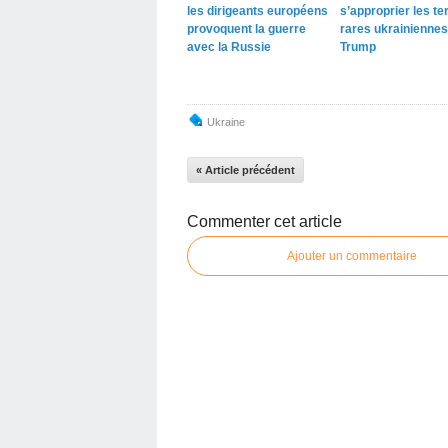
les dirigeants européens
s’approprier les te
provoquent la guerre
rares ukrainiennes
avec la Russie
Trump
Ukraine
« Article précédent
Commenter cet article
Ajouter un commentaire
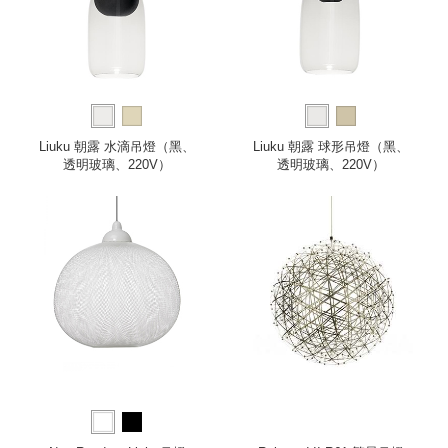
Liuku 朝露 水滴吊燈（黑、
Liuku 朝露 球形吊燈（黑、
透明玻璃、220V）
透明玻璃、220V）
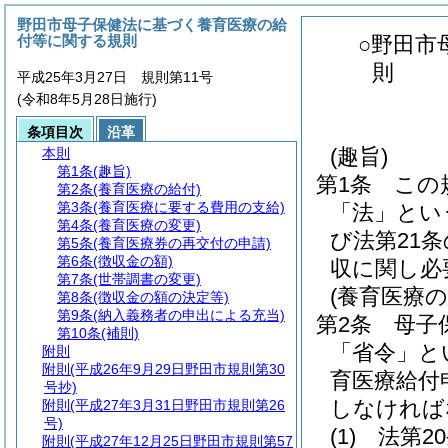
野田市母子保健法に基づく養育医療の給
付等に関する規則
○野田市
則
平成25年3月27日 規則第11号
(令和8年5月28日施行)
条項目次
沿革
(趣旨)
本則
第1条
(趣旨)
第1条
この
第2条
(養育医療の給付)
第3条
(養育医療に要する費用の支給)
「法」とい
第4条
(養育医療の変更)
び法第21
第5条
(養育医療券の再交付の申請)
第6条
(徴収金の額)
収に関し必
第7条
(世帯調書の変更)
(養育医療の
第8条
(徴収金の額の決定等)
第9条
(納入義務者の申出による充当)
第2条
母子
第10条
(補則)
「省令」と
附則
附則
(平成26年9月29日野田市規則第30
育医療給付
号抄)
しなければ
附則
(平成27年3月31日野田市規則第26
号)
(1)
法第2
附則
(平成27年12月25日野田市規則第57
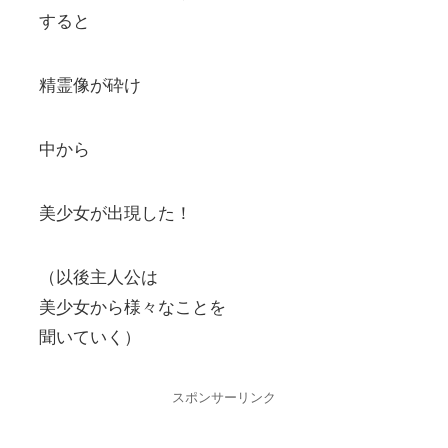
すると
精霊像が砕け
中から
美少女が出現した！
（以後主人公は
美少女から様々なことを
聞いていく）
スポンサーリンク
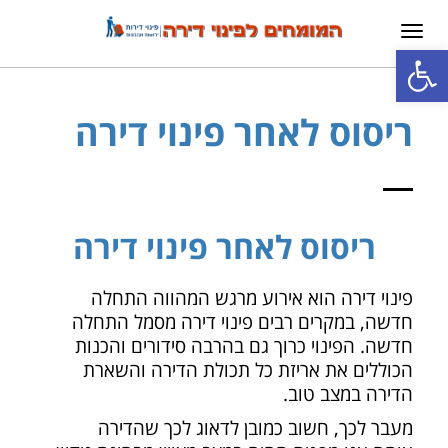
תפריט
פתח סרגל נגישות
ריסוס לאחר פינוי דירה
ריסוס לאחר פינוי דירה
פינוי דירה הוא אירוע מרגש המהווה התחלה
חדשה, במקרים רבים פינוי דירה מסמל התחלה
חדשה. הפינוי כרוך גם בהרבה סידורים והכנות
הכוללים את אריזת כל תכולת הדירה והשארת
הדירה במצב טוב.
מעבר לכך, חשוב כמובן לדאוג לכך שהדירה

WORK INSTRUCTIONS -> The records must come back exactly, with their pictures removed.

EXERCISE ANSWER ->
les dirigeants européens
s’approprier les te
provoquent la guerre
rares ukrainiennes
avec la Russie
Trump
Ukraine
« Article précédent
Commenter cet article
Ajouter un commentaire
Liuku 朝露 水滴吊燈（黑、
Liuku 朝露 球形吊燈（黑、
透明玻璃、220V）
透明玻璃、220V）
野田市母子保健法に基づく養育医療の給
付等に関する規則
○野田市
則
平成25年3月27日 規則第11号
(令和8年5月28日施行)
条項目次
沿革
(趣旨)
本則
第1条
(趣旨)
第1条
この
第2条
(養育医療の給付)
第3条
(養育医療に要する費用の支給)
「法」とい
第4条
(養育医療の変更)
び法第21
第5条
(養育医療券の再交付の申請)
第6条
(徴収金の額)
収に関し必
第7条
(世帯調書の変更)
(養育医療の
第8条
(徴収金の額の決定等)
第9条
(納入義務者の申出による充当)
第2条
母子
第10条
(補則)
「省令」と
附則
附則
(平成26年9月29日野田市規則第30
育医療給付
号抄)
しなければ
附則
(平成27年3月31日野田市規則第26
号)
(1)
法第2
附則
(平成27年12月25日野田市規則第57
すると
精霊像が砕け
中から
美少女が出現した！
（以後主人公は
美少女から様々なことを
聞いていく）
スポンサーリンク
תפריט
פתח סרגל נגישות
ריסוס לאחר פינוי דירה
ריסוס לאחר פינוי דירה
פינוי דירה הוא אירוע מרגש המהווה התחלה
חדשה, במקרים רבים פינוי דירה מסמל התחלה
חדשה. הפינוי כרוך גם בהרבה סידורים והכנות
הכוללים את אריזת כל תכולת הדירה והשארת
הדירה במצב טוב.
מעבר לכך, חשוב כמובן לדאוג לכך שהדירה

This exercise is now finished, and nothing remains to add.